1 Смертельная власть (англ.). — Прим. перев.

Как известно, исторически основу власти жрецов образует их монополия на смерть и исключительное право контролировать сноше­ния с мертвыми1. Мертвые первыми выделяются в обособленную область, допускаемую к обмену только через посредующую инстан­цию жрецов. Здесь, на этой заставе смерти, и образуется власть. Да­лее она будет питаться другими, бесконечно усложняющимися разде­лениями — на душу и тело, на мужское и женское, на добро и зло и т.д., но самый первый раздел — это раздел на жизнь и смерть2. Когда говорят, что власть «стоит у руля» [«tient la barre»], то это не просто метафора: она и есть черта [barre] между жизнью и смертью, повеле­ние о разрыве их взаимообмена, контрольно-пропускной пункт на пути между ними.

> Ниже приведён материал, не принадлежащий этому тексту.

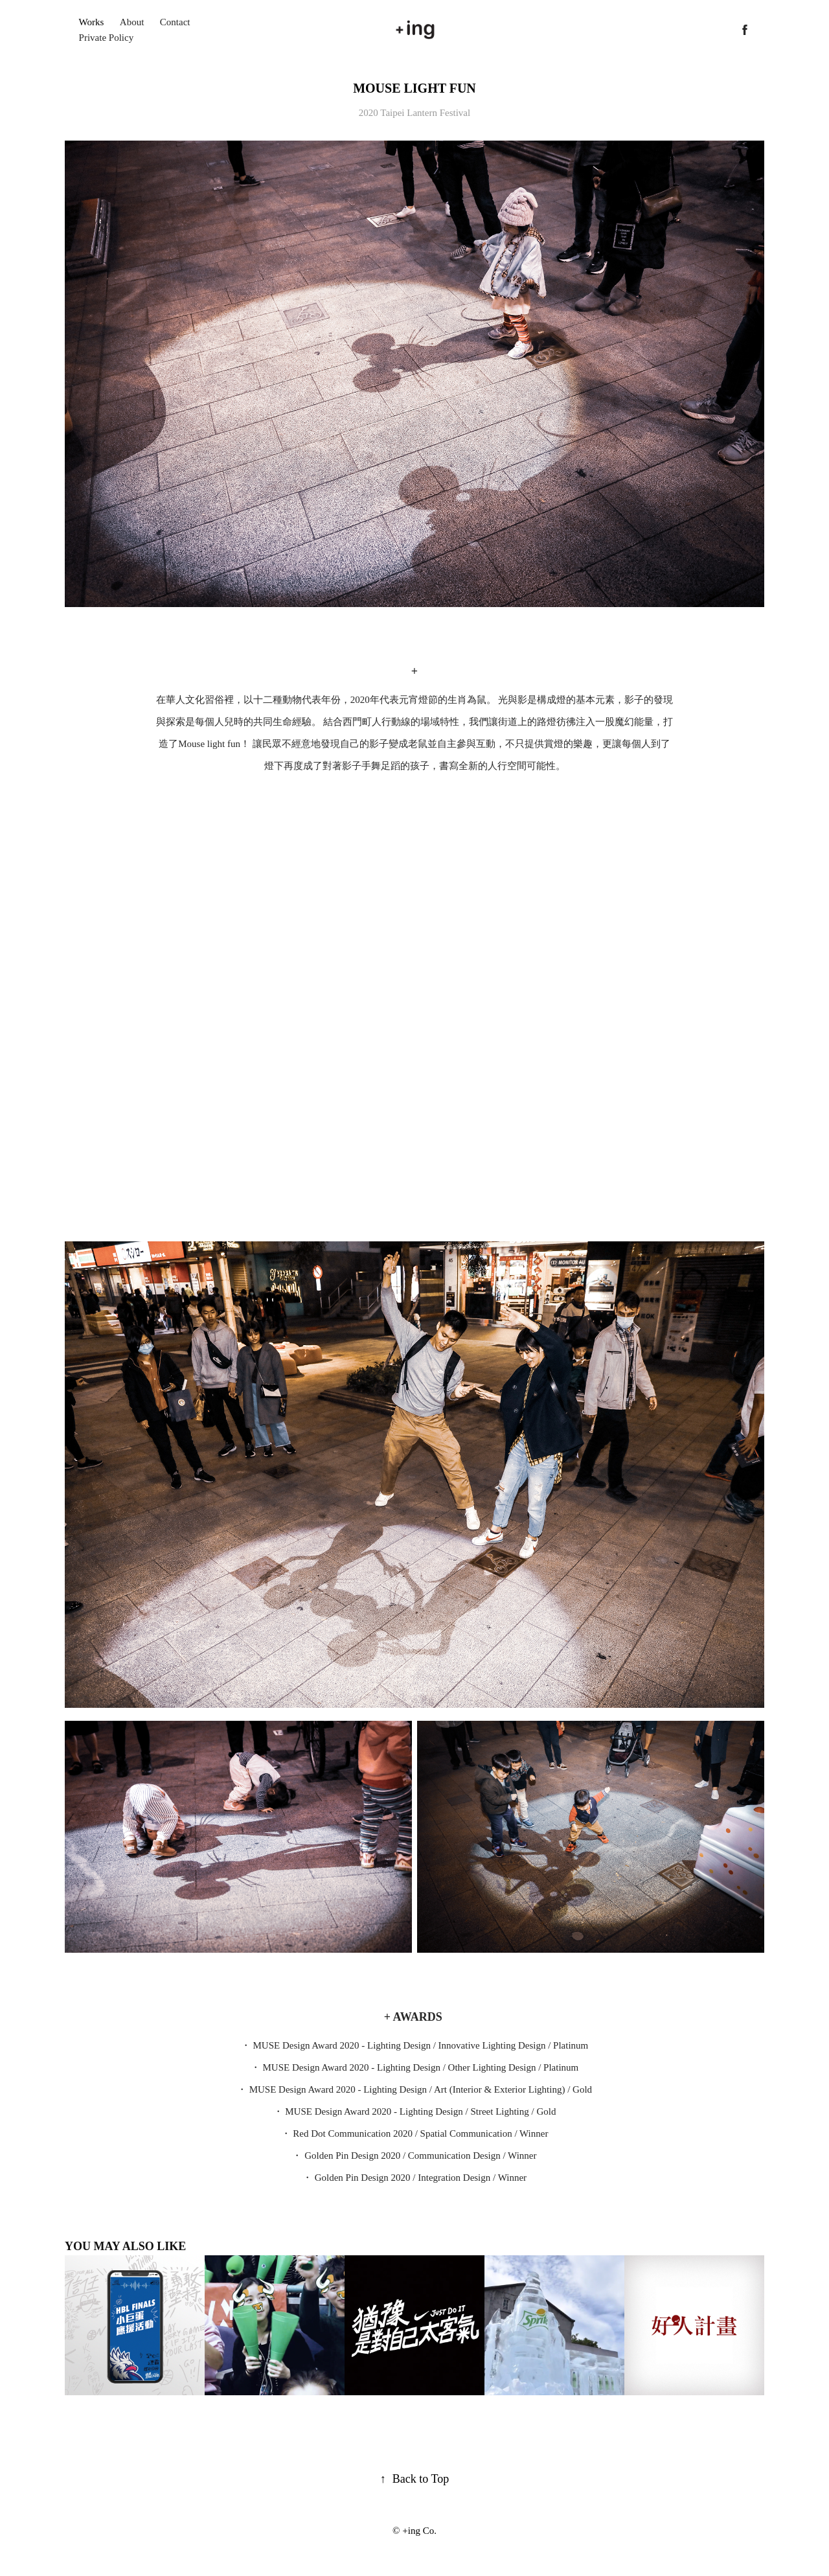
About (132, 22)
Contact (175, 22)
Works (91, 22)
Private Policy (106, 37)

Так и в дальнейшем власть утверждается между субъектом и его отделенным от него телом, между человеком и его отделенным от него трудом — в точке разрыва возникает инстанция медиации и репрезентации. Но следует иметь в виду, что архетипом такой опера­ции является отделение группы от своих мертвых или же, как сегод­ня, отделение каждого из пас от его собственной смерти. В дальней­шем все формы власти так или иначе овеяны этим духом, потому что в конечном счете власть всегда держится на манипулировании, управ­лении смертью.

Все инстанции подавления и контроля утверждаются в простран­стве разрыва, в момент зависания между жизнью и ее концом, то есть в момент выработки совершенно фантастической, искусственной темпо­ральности (ведь жизнь каждого человека уже в любой момент содер­жит в себе его смерть как свою цель, уже реализованную в данный мо­мент). Абстрактное социальное время впервые устанавливается при этом разрыве неразделимого единства жизни и смерти (гораздо раньше, чем абстрактный общественный труд!). Все будущие формы отчужде­ния, отделения, абстрагирования, присущие политической экономии и ра­зоблаченные Марксом, коренятся в этом отделении смерти.

1 Все ереси были попытками оспорить «царство небесное» и установить царство божье здесь и теперь. Отрицать разделение на жизнь и послежитие, отри­цать загробный мир — значит отрицать также и разрыв с мертвыми, а следователь­но, и необходимость прибегать к какой-то посредующей инстанции для сношений с ними. Это означает конец всех церквей и их власти.

2 Бог — это то, чем поддерживается разделенность означающего и означа­емого, добра и зла, мужчины и женщины, живых и мертвых, тела и духа, Иного и Того же и т.д.; вообще, это то, чем поддерживается разделенность полюсов любой различительной оппозиции — в том числе и низших и высших, белых и негров. Когда разум получает политическую форму, то есть когда различительная оппози­ция разрешается в виде власти и получаст перекос в пользу одного из своих элементов, то Бог всегда оказывается именно на этой стороне.

Вычесть из жизни смерть — такова основополагающая опера­ция экономики: жизнь становится остатком, который в дальнейшем может трактоваться в операциональных терминах исчисления и цен­ности. Как у Шамиссо в «Истории Петера Шлемиля» — стоит Пете­ру потерять свою тень (вычесть из жизни смерть), и он становится богатым, могущественным капиталистом; договор с дьяволом — это как раз и есть пакт политической экономии. Восстановить в жизни смерть — такова основополагающая операция символического.